Richard Lang Chandler
Richard is powerfully drawn to both the art of cityscape and that of landscape. While his paintings remain rooted in literal reality, they also reveal unseen forces that are continuously exerting themselves against the fixed boundaries of observed forms.
In his paintings, buildings undulate, skies and sidewalks are wildly dappled, and perspectives seem to head towards some extraordinary other-worldly denouement. Yet it all holds together in good order. Normal business is transacted without fuss or anxiety. The rhythms of nature continue to unfold in their timeless cycle. Figures, in fact, are not the least bit exercised by the explosion of cosmic colors electrifying their environments. A key message here: there is a relentless urgency to life whether one feels it or not.
For a moment the veil is parted and the hidden vibrancy animating the world is revealed.

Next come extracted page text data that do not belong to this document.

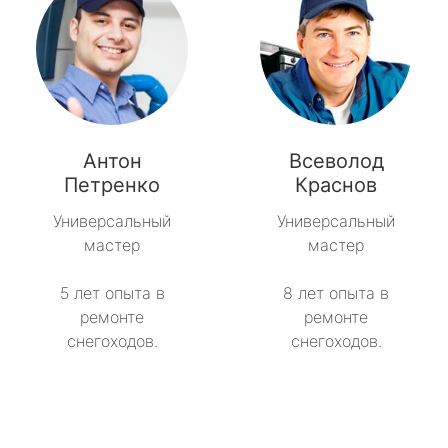
Антон
Всеволод
Петренко
Краснов
Универсальный
Универсальный
мастер
мастер
5 лет опыта в
8 лет опыта в
ремонте
ремонте
снегоходов.
снегоходов.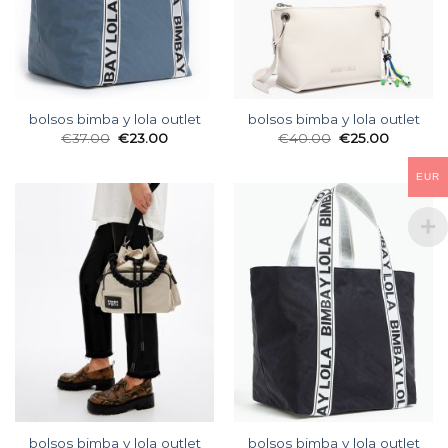
bolsos bimba y lola outlet
bolsos bimba y lola outlet
€
37.00
€
23.00
€
40.00
€
25.00
EUR
bolsos bimba y lola outlet
bolsos bimba y lola outlet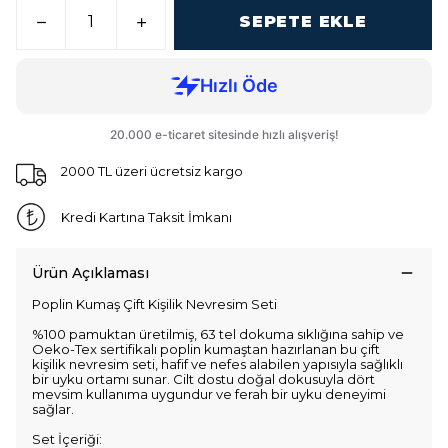
SEPETE EKLE
2000 TL üzeri ücretsiz kargo
Kredi Kartına Taksit İmkanı
Ürün Açıklaması
Poplin Kumaş Çift Kişilik Nevresim Seti
%100 pamuktan üretilmiş, 63 tel dokuma sıklığına sahip ve
Oeko-Tex sertifikalı poplin kumaştan hazırlanan bu çift
kişilik nevresim seti, hafif ve nefes alabilen yapısıyla sağlıklı
bir uyku ortamı sunar. Cilt dostu doğal dokusuyla dört
mevsim kullanıma uygundur ve ferah bir uyku deneyimi
sağlar.
Set İçeriği: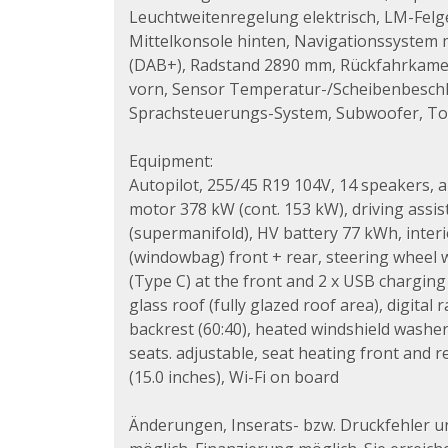
Leuchtweitenregelung elektrisch, LM-Felge
Mittelkonsole hinten, Navigationssystem m
(DAB+), Radstand 2890 mm, Rückfahrkamera
vorn, Sensor Temperatur-/Scheibenbeschlag
Sprachsteuerungs-System, Subwoofer, Touc
Equipment:
Autopilot, 255/45 R19 104V, 14 speakers, ai
motor 378 kW (cont. 153 kW), driving assi
(supermanifold), HV battery 77 kWh, interi
(windowbag) front + rear, steering wheel w
(Type C) at the front and 2 x USB charging
glass roof (fully glazed roof area), digita
backrest (60:40), heated windshield washer
seats. adjustable, seat heating front and 
(15.0 inches), Wi-Fi on board
Änderungen, Inserats- bzw. Druckfehler 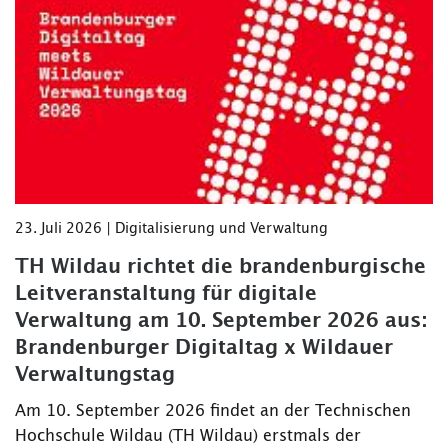
23. Juli 2026 | Digitalisierung und Verwaltung
TH Wildau richtet die brandenburgische
Leitveranstaltung für digitale
Verwaltung am 10. September 2026 aus:
Brandenburger Digitaltag x Wildauer
Verwaltungstag
Am 10. September 2026 findet an der Technischen
Hochschule Wildau (TH Wildau) erstmals der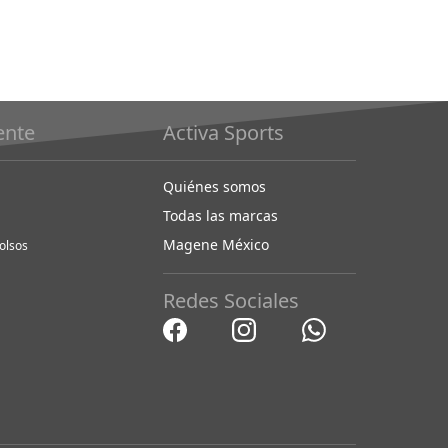
iente
Activa Sports
Quiénes somos
Todas las marcas
Magene México
olsos
Redes Sociales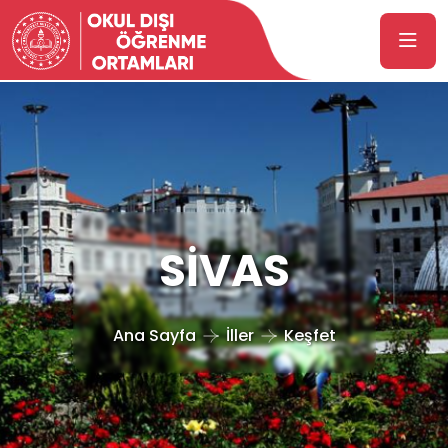
SİVAS
Ana Sayfa
İller
Keşfet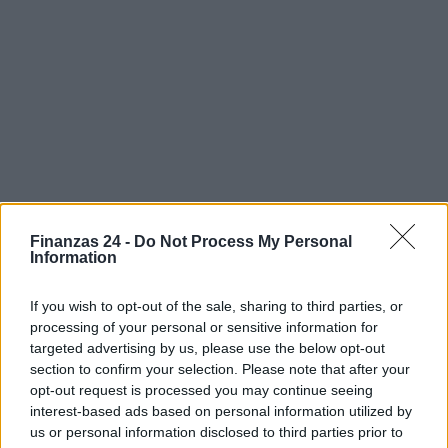
Finanzas 24 -
Do Not Process My Personal
Information
If you wish to opt-out of the sale, sharing to third parties, or
processing of your personal or sensitive information for
Sigue leyendo
targeted advertising by us, please use the below opt-out
section to confirm your selection. Please note that after your
opt-out request is processed you may continue seeing
FINANZAS
interest-based ads based on personal information utilized by
us or personal information disclosed to third parties prior to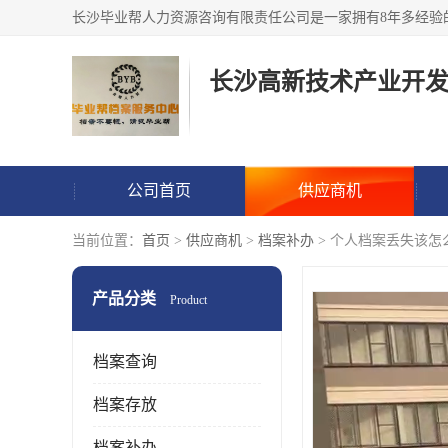
公司首页
供应商机
当前位置：
首页
>
供应商机
>
档案补办
> 个人档案丢失该怎
产品分类
Product
档案查询
档案存放
档案补办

What occurs to you, after spending some time with Richard’s work, is that while many of his subjects seem fixed and timeless, such as rooftops and streets, they’re rendered in a transitory, almost unstable way. This gives the work a sense of possibility, of being in motion. He paints an instant that will never happen again, yet that is nonetheless captured in a subject that seems immovable.
There is truth in that idea, and he renders it with unique interest and beauty.
What strikes me first about Richard’s work? The amazing colors and the curved lines, and the unique perspective he brings to his buildings, streets, lampposts, and roads.
At first blush the buildings can seem a little off balance. But in the end, they are what ensure that Richard’s work never gets old. I love those curved buildings and curly lampposts. I also love the way his paintings transport me. I can get lost staring at his work, imagining I am there in Amsterdam or New York City or China. The table with its tulips and Vanity Fair: It’s a simple subject, but from Richard’s perspective it takes on interest and meaning, creating a warm and welcoming space for me.
I especially love “Howard Street.” New York is my home, though I am temporarily relocated on the opposite coast. When I am homesick, I look at “Howard Street” and there I am in downtown Manhattan, rushing to pick up something or get to the subway because I am running late. All the energy comes through, and that picks me up.
Richard Lang Chandler creates for the viewer a transcendent reality where every element of the landscape pulsates with energy and color, and, yet, welcomes her home. His images are a living testament to the beauty of urban spaces — Lisbon, New York, Amsterdam, Italian villages, and others — seen through eyes that capture a contemporary, dynamic sense of what it means to be human. His use of color and the exaggeration of natural form is nothing short of magic.